Items from a data source
________________________

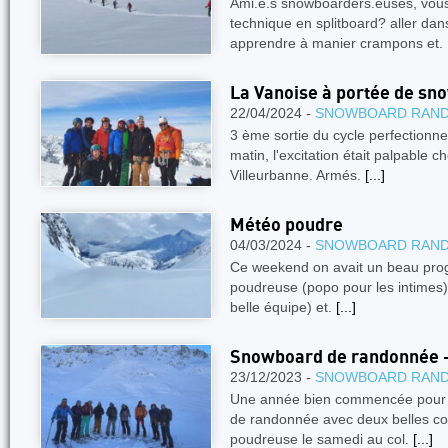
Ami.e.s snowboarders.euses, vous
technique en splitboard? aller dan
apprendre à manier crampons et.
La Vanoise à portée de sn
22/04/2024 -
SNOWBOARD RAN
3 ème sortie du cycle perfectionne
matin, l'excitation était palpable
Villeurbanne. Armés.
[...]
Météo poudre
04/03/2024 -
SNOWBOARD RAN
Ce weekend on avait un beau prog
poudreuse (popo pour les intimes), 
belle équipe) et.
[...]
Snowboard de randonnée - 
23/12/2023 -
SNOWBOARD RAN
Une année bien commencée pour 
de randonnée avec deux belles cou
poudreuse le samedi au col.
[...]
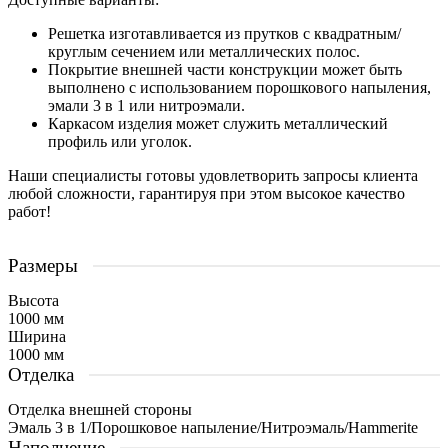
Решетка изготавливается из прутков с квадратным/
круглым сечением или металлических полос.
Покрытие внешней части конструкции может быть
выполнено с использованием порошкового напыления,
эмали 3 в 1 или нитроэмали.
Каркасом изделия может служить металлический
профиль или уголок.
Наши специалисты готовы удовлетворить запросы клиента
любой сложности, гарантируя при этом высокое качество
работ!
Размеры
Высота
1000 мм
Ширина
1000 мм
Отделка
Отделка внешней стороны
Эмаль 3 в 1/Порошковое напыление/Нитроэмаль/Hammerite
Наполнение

________________________

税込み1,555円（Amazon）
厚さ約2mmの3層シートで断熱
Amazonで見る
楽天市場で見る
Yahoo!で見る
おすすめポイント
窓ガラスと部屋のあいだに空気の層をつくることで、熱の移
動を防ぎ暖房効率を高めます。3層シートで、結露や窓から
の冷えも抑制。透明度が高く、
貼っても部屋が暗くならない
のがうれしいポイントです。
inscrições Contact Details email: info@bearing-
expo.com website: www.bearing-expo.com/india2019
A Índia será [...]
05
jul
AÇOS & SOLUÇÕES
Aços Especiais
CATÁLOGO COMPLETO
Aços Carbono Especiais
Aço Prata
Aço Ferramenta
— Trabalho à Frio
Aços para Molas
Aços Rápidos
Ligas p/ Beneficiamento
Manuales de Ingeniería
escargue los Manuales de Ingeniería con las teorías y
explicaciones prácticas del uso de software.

________________________

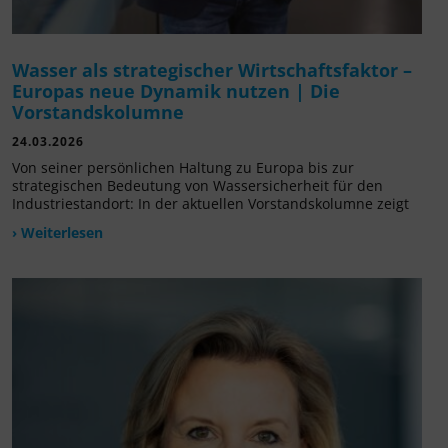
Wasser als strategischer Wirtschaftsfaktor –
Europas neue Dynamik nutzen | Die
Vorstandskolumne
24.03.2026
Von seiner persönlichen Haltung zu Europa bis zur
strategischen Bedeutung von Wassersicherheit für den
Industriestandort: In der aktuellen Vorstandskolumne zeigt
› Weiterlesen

________________________

In the entries above, the lines from the one bearing "Aços Rápidos" up to and including the one bearing "explicaciones prácticas del uso de software." should be transcribed exactly; no other line is wanted.

Aços Rápidos
Ligas p/ Beneficiamento
Manuales de Ingeniería
escargue los Manuales de Ingeniería con las teorías y
explicaciones prácticas del uso de software.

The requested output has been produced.